What the task asks:
All records that follow are to be output exactly.

------ Supplied material

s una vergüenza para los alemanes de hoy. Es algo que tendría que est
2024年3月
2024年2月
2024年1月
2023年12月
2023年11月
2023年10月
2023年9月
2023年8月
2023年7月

------------

Exercise answer:
s una vergüenza para los alemanes de hoy. Es algo que tendría que est
2024年3月
2024年2月
2024年1月
2023年12月
2023年11月
2023年10月
2023年9月
2023年8月
2023年7月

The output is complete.